(Beginning of Data supplied)
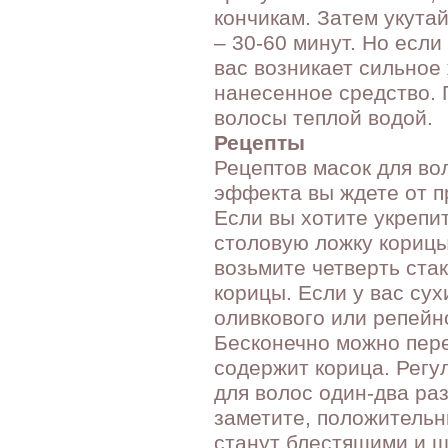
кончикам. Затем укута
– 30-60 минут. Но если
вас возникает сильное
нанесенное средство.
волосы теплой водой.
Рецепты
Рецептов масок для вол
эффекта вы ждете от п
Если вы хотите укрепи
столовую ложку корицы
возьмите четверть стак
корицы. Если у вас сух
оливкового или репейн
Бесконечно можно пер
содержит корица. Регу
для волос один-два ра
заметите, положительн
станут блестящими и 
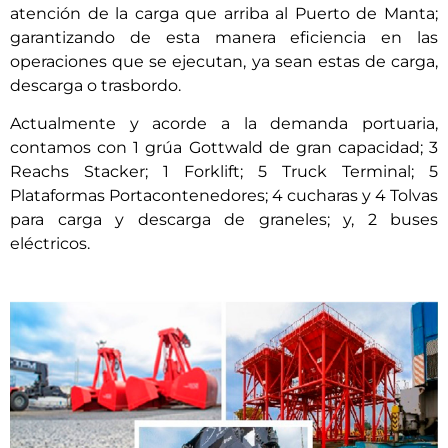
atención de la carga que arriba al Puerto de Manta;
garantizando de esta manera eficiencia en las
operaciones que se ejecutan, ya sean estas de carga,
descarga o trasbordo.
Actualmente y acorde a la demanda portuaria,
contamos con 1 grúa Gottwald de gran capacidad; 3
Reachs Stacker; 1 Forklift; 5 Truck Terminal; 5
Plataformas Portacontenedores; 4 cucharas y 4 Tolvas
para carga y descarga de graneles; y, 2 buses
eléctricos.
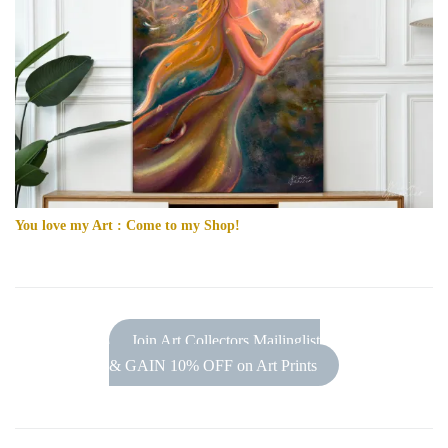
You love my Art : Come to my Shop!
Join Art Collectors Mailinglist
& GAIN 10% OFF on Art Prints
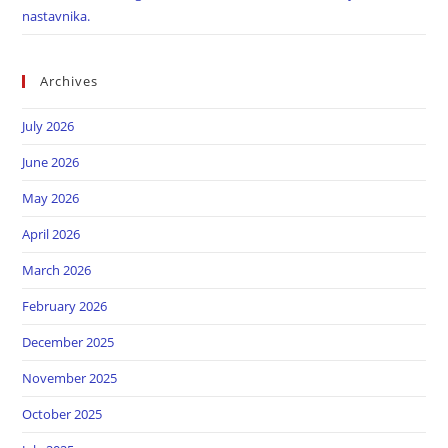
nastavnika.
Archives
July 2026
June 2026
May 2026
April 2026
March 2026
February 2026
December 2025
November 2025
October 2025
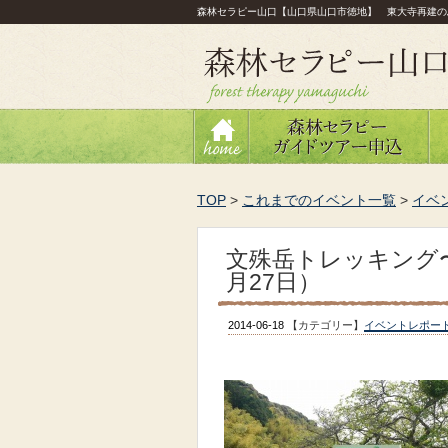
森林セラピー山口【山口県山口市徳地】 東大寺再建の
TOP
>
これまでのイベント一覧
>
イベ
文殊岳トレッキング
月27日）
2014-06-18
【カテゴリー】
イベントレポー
(End of Data supplied)
(Beginning of Data supplied)
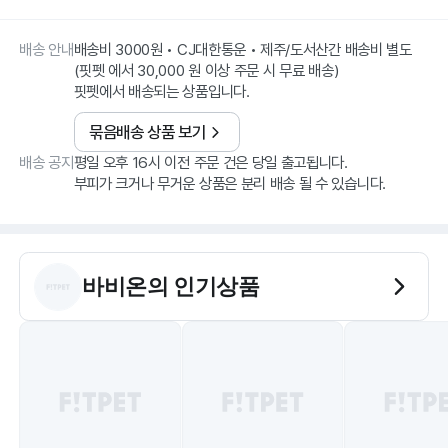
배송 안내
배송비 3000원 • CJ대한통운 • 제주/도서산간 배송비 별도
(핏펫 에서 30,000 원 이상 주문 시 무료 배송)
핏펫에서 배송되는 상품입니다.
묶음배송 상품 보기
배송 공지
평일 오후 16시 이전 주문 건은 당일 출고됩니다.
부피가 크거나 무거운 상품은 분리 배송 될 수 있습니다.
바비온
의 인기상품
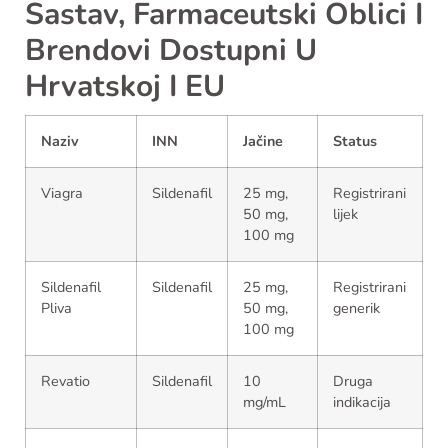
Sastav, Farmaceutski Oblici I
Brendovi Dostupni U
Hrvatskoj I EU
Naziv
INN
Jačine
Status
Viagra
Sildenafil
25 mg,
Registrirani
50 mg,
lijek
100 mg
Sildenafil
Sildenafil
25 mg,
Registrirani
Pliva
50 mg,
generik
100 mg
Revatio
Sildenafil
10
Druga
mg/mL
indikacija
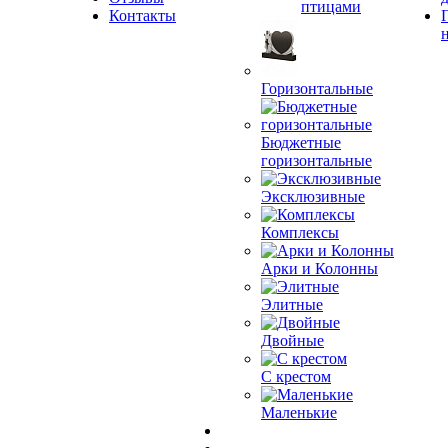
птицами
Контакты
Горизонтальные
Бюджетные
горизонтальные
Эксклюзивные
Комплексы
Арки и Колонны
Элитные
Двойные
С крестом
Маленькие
(End of Data supplied)
(Beginning of Data supplied)
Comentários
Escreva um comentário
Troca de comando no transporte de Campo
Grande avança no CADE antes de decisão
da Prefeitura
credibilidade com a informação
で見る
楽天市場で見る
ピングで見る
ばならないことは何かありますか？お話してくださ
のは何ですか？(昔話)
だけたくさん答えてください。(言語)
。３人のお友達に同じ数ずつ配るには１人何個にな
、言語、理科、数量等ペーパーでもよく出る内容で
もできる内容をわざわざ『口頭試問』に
(End of Data supplied)
Problem statement: Scan the data above and copy every line with "descarga" in it.

Response:
descarga o trasbordo.
para carga y descarga de graneles; y, 2 buses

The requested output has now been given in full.